New Hanover County stands out from nearly all other counties in North Carolina for the percentage of households that are housing burdened — it’s 97th out of 100 in the state. WHQR’s Kelly Kenoyer brought Cape Fear Collective’s Director of Data Science Nick Pylypiw into the studio to learn more about the problem.

Kelly Kenoyer: Will you just talk me through your findings on the housing burden problem in New Hanover County?

Nick Pylypiw: Sure. So basically, most financial experts say that in order to have a sustainable and responsible financial balance, they don't recommend that you pay more than 30% of your income on your rent or your mortgage. So we were looking at that specifically at the county level, and found that 36% of New Hanover households are currently fitting this description of housing cost burden.

KK: So more than a third of households are overburdened with rent or their mortgage payments.

NP: Correct.

KK: Wow. So what does that mean for somebody's bottom line?

NP: Well, basically, there's no room for error. You lose a job, somebody gets sick, then you could be homeless, right? There's no reserve funding when you're spending that much of your income on your house.

KK: I know that CFC likes to use a metric called a self-sufficiency standard to look at opportunities in the region, because it compares a person’s ability to survive and make ends meet to their region’s cost of living as well as their household’s makeup. So what does the average person in Wilmington look like under that self-sufficiency metric?

NP: Yeah, good question.
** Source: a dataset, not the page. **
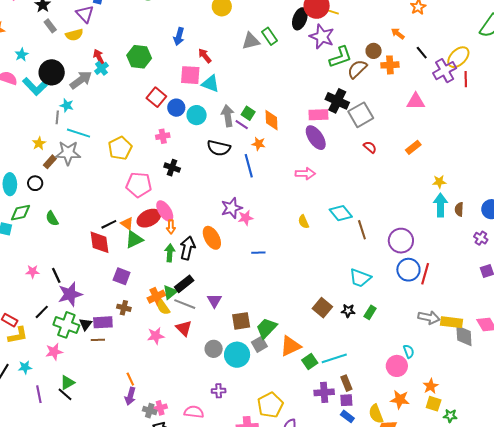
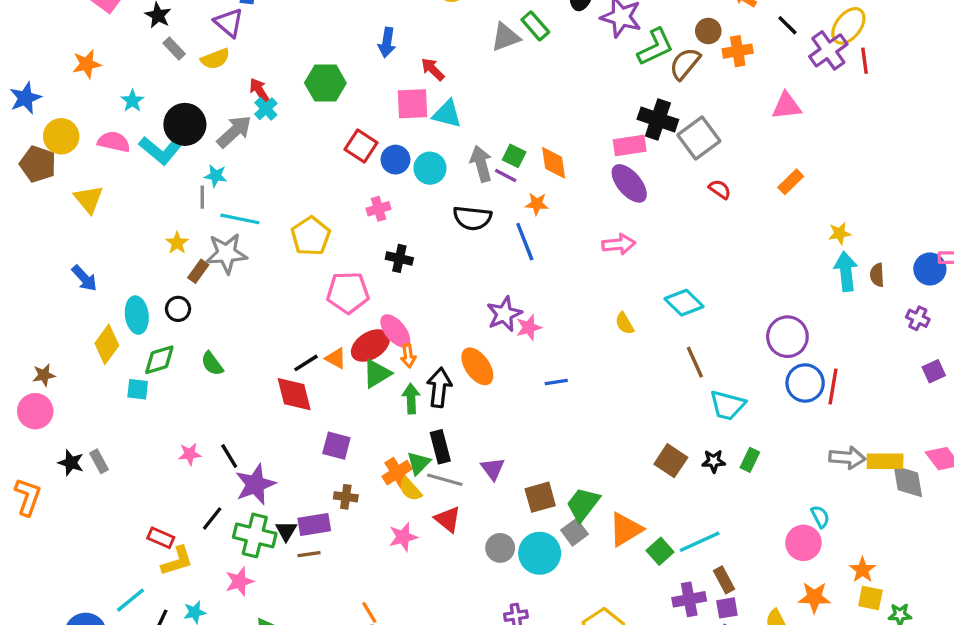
brown line: (362, 230) -> (695, 362), moved
green triangle: (134, 239) -> (377, 374), moved
black rectangle: (184, 284) -> (440, 447), turned -60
So looking at the self-sufficiency standard, it's measured by household composition. So you have to really compare apples to apples when you're looking at this. But the self-sufficiency standard in Wilmington, in New Hanover County is just under $24,000 for one adult.

So looking at people in Wilmington, the current minimum wage employee at $7.25, makes just over $15,000. So almost half, a little more than half the self-sufficiency standard. The average preschool teacher makes $23,600. So below, not only below the self-sufficiency standard, but also below the federal poverty level.

So that's just for one adult. If you add a kid to that, then your self-sufficiency standard goes to, you know, $44,000 a year. That's not sustainable. When you look at racial and ethnic disparities within the county, the median household income for a black household is $29,800. So barely above the self-sufficiency standard, for one adult. Throw a child or two in there. And, you know, it's well below that.

KK: I mean, I guess colloquially, what does this mean? Is it just that they're gonna have their head underwater because it's so difficult to make ends meet?

NP: Absolutely. It's extra hours, it's working multiple shifts, which means maybe you can't get your kid to school on time, or, you know, somebody gets sick. And you can't make rent that month, because you're just totally living hand to mouth, right? Every dollar that comes in, has to go to the basic essentials, and there's no kind of security blanket at all.

KK: So when a family is this housing insecure, if they are housing burdened, and they're one missed paycheck away from maybe being evicted, what does this do to their overall well-being?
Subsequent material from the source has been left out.